##### TASK INPUT #####

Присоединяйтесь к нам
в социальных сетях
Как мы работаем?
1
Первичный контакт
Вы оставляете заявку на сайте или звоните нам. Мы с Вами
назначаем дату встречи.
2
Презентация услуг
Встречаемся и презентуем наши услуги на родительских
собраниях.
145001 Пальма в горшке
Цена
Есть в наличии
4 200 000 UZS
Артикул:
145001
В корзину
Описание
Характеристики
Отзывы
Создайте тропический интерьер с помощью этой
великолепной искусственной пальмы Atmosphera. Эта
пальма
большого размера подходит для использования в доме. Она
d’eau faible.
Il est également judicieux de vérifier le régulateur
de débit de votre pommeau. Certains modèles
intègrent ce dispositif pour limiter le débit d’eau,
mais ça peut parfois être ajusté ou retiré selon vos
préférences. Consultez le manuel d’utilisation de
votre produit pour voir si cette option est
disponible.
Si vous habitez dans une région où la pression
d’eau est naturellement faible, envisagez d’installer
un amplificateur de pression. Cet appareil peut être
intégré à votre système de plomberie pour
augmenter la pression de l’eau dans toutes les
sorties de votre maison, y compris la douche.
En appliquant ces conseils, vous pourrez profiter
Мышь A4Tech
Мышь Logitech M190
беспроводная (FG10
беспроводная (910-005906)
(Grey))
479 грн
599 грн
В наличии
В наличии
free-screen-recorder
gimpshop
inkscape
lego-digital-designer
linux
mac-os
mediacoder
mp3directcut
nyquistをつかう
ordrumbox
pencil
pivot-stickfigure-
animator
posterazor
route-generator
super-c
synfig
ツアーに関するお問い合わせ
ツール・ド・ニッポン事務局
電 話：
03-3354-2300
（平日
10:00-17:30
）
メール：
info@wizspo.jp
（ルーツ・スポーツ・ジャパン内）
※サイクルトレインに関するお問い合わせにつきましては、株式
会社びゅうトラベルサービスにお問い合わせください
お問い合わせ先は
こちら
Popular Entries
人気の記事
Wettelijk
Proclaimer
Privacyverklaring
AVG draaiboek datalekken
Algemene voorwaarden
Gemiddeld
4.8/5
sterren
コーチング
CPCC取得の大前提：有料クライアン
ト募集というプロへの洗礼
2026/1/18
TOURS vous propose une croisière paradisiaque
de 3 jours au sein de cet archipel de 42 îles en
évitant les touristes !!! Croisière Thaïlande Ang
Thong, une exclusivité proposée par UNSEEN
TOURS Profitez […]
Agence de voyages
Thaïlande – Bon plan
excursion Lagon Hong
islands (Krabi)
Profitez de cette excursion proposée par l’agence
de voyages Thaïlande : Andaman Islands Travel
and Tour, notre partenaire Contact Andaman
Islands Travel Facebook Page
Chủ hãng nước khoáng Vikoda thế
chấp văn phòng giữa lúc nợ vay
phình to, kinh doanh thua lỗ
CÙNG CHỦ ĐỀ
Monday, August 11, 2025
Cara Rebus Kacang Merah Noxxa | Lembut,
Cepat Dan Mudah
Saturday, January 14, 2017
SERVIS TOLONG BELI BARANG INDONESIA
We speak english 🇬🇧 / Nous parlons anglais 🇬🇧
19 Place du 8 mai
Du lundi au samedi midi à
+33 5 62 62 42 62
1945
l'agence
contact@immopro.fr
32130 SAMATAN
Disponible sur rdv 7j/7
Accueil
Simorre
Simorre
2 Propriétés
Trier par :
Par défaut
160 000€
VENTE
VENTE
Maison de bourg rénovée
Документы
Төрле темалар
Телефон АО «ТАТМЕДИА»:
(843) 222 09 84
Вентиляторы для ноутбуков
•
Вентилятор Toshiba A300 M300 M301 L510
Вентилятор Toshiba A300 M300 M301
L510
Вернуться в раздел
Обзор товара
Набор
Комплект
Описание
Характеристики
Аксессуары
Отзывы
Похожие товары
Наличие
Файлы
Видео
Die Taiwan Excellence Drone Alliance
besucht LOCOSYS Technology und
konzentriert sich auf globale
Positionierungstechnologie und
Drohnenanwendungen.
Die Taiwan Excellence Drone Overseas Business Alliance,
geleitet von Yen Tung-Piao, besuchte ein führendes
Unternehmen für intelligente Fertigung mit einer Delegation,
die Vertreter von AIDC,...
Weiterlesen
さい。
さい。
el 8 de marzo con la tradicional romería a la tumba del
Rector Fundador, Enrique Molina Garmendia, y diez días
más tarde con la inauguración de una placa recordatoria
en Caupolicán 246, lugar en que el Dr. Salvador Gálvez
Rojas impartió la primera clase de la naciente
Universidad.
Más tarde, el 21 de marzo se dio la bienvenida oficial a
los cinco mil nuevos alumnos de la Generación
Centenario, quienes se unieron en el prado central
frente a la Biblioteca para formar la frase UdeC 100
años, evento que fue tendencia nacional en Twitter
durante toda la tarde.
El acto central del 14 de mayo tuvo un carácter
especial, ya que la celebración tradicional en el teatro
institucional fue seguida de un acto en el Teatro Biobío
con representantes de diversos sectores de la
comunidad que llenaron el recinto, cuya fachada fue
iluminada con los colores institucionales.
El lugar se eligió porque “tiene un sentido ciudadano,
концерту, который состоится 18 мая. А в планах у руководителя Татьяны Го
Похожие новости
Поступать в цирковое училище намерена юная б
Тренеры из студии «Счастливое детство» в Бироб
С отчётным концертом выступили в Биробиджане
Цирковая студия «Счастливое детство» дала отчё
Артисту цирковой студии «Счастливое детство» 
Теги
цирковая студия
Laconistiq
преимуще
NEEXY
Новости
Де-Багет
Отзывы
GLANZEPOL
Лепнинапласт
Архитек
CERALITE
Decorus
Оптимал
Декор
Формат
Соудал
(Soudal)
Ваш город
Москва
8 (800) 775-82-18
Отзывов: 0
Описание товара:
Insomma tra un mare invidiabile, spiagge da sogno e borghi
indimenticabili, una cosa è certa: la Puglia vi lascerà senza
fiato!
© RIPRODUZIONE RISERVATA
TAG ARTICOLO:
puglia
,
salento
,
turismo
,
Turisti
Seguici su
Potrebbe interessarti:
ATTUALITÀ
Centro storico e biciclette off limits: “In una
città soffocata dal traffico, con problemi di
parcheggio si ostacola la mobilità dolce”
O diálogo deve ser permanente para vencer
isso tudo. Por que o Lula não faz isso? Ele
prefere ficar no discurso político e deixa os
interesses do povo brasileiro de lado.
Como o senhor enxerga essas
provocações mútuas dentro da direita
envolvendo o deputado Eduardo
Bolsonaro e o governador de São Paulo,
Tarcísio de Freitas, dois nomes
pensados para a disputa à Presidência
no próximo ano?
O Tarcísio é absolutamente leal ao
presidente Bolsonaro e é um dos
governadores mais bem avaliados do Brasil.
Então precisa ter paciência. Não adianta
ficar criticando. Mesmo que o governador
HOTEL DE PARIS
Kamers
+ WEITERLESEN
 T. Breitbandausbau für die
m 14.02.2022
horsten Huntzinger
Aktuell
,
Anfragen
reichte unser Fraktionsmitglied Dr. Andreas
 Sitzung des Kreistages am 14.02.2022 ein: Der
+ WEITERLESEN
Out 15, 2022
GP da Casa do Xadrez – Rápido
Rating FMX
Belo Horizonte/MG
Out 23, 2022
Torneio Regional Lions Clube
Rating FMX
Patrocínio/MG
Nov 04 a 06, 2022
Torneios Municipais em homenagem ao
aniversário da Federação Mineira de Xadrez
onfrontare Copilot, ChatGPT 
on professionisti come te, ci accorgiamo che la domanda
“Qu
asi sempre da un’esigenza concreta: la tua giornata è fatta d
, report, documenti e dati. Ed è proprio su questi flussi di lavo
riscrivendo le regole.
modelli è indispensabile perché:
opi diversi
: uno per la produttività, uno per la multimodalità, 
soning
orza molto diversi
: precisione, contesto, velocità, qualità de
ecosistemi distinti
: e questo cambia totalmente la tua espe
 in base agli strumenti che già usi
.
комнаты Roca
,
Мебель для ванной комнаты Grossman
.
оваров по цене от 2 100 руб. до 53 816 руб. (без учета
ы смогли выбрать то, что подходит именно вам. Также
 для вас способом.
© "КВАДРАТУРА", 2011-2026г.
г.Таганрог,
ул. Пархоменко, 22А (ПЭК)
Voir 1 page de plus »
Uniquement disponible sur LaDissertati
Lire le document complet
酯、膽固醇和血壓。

#####

▶ **EXERCISE BRIEF**
Within the material, find all lines that hold the word "Profitez" and show them.

▶ **SOLUTION BELOW**
TOURS Profitez […]
Profitez de cette excursion proposée par l’agence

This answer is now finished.